» Task brief: All lines from the one containing "област Враца със 150 потвърдени случая, което" through the end of the data below must be reproduced exactly, and no others.

↓↓↓

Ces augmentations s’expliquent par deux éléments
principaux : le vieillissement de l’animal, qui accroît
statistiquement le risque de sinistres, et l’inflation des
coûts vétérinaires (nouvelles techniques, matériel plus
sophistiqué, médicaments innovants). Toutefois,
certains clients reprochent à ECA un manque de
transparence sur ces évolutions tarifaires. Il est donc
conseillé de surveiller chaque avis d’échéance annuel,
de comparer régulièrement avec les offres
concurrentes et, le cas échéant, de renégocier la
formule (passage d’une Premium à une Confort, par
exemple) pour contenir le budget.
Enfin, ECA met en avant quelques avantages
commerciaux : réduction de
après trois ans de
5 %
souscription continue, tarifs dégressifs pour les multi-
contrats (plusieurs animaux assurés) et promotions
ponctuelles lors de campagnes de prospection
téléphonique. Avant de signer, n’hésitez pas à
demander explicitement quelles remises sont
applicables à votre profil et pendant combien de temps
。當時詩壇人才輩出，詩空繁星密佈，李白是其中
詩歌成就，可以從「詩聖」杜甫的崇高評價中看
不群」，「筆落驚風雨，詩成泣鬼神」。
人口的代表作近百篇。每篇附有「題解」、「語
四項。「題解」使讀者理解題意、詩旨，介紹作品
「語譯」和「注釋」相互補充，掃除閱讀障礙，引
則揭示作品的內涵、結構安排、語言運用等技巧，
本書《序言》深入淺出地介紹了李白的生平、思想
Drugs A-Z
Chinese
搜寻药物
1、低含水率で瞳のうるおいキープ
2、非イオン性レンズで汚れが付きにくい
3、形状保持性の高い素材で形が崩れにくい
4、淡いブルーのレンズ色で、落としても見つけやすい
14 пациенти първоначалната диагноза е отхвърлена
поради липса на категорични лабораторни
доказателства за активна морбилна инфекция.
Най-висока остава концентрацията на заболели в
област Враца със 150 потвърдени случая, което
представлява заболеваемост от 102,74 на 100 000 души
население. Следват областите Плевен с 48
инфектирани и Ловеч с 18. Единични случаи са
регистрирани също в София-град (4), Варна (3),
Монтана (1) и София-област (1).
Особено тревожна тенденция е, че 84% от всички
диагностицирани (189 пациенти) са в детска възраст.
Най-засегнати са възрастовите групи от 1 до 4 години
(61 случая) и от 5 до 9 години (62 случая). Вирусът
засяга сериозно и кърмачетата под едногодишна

↑↑↑

» Reply to the task:
област Враца със 150 потвърдени случая, което
представлява заболеваемост от 102,74 на 100 000 души
население. Следват областите Плевен с 48
инфектирани и Ловеч с 18. Единични случаи са
регистрирани също в София-град (4), Варна (3),
Монтана (1) и София-област (1).
Особено тревожна тенденция е, че 84% от всички
диагностицирани (189 пациенти) са в детска възраст.
Най-засегнати са възрастовите групи от 1 до 4 години
(61 случая) и от 5 до 9 години (62 случая). Вирусът
засяга сериозно и кърмачетата под едногодишна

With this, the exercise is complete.